In that very apt regard, it brings to mind recent treachery and wretchedly self-serving behaviour conducted in the disappointingly dreary corridors of power. A man with unchecked ambition finally stabbed in the back by his own former acolytes, and again that horrible possibility of normal people in an office doing actually dreadful things, though in this case not while p***ed up on wine and then posting the evidence to WhatsApp.
It’s a creative production, not least with its mixed gender casting, incorporating at times physicality, visual arts and nods to contemporary dance. On the top of the cube stage set, an opera singer, a guitarist and a trombone player appear occasionally to layer up an unsettling soundscape and foreboding images are projected onto its side.

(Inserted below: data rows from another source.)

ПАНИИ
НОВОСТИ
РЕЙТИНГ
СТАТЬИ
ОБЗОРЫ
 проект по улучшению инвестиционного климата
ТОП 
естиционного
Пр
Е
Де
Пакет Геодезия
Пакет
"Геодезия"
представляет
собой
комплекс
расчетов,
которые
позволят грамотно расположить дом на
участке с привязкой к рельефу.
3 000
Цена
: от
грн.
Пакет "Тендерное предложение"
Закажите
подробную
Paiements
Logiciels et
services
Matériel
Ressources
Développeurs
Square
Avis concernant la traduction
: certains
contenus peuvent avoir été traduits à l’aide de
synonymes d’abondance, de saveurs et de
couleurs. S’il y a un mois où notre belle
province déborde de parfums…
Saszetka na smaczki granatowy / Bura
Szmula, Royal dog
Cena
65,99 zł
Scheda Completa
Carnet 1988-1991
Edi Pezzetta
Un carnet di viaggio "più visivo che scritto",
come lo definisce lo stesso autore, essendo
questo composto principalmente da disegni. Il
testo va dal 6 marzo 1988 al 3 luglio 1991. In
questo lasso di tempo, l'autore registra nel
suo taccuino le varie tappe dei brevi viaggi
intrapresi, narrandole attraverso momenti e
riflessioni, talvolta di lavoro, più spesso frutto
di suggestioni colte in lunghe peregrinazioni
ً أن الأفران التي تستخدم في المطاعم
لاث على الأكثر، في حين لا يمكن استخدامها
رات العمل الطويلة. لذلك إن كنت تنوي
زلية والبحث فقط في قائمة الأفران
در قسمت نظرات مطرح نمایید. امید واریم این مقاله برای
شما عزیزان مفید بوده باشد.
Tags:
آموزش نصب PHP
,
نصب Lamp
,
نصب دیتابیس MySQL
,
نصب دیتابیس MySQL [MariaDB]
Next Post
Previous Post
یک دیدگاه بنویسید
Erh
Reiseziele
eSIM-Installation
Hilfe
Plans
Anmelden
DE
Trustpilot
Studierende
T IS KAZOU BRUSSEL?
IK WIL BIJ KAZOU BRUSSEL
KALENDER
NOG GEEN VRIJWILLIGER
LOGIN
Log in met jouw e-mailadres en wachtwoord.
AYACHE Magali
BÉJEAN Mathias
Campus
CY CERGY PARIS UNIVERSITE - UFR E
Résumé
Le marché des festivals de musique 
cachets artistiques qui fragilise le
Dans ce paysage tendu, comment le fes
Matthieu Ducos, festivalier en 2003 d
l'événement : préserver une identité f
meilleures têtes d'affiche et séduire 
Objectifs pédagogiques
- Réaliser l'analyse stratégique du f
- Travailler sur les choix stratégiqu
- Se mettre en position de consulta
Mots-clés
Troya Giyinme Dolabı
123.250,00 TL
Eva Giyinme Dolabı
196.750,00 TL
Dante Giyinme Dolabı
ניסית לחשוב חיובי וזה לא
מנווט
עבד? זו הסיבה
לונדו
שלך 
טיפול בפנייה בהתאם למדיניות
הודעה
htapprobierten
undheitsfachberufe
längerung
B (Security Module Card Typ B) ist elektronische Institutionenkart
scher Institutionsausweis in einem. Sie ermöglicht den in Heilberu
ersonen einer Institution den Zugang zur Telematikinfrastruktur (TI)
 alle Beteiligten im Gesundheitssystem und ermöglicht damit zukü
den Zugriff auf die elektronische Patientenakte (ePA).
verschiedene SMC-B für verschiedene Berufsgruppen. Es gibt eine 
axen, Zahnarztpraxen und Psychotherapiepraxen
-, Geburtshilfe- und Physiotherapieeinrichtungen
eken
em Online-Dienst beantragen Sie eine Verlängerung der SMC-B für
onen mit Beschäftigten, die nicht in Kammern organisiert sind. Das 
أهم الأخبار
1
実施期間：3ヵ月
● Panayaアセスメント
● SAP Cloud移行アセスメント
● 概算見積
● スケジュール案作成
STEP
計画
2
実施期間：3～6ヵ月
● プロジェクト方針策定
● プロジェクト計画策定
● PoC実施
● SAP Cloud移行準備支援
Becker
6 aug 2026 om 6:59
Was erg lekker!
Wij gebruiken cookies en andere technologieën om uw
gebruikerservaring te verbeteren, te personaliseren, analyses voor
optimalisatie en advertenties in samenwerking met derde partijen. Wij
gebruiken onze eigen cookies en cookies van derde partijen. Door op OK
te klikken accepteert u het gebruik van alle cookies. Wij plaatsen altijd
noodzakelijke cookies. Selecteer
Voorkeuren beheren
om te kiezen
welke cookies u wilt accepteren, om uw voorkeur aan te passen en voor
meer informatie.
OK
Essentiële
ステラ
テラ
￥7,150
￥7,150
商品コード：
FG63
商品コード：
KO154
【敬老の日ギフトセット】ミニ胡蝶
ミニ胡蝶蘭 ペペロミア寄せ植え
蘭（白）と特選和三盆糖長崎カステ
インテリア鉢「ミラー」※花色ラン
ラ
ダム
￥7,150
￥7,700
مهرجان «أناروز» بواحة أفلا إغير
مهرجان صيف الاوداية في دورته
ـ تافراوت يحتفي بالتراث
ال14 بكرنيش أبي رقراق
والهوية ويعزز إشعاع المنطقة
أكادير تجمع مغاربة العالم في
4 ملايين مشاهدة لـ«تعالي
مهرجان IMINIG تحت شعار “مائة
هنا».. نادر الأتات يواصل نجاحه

Thalissa Teixeira, in a striking debut for the RSC as Brutus, is disarmingly natural, though both William Robinson’s Mark Anthony and Annabel Baldwin’s Cassius veer towards the loud, slightly blunt instrument.
There are moments of brilliance. Calpurnia’s (Jimena Larraguivel) howl over Caesar’s body, and Brutus’s death, conducted in silence and in sign language, resonated.
Also the nods to black humour, as Caesar’s ghost returns to Brazilian singer Caetano Veloso’s Nine Out Of Ten, and how the cube set slowly fills up with the dead as each one pays the price for their treason. Niamh Finlay’s Soothsayer is also manically captivating.
But it doesn’t all quite hang together, these disparate elements of its staging, and it somehow lacked power, the second act feeling at times rushed and truncated. With the dance, the set, the opera, the imagery, perhaps there's simply a bit too much going on.
Julius Caesar runs at The Lowry until June 24.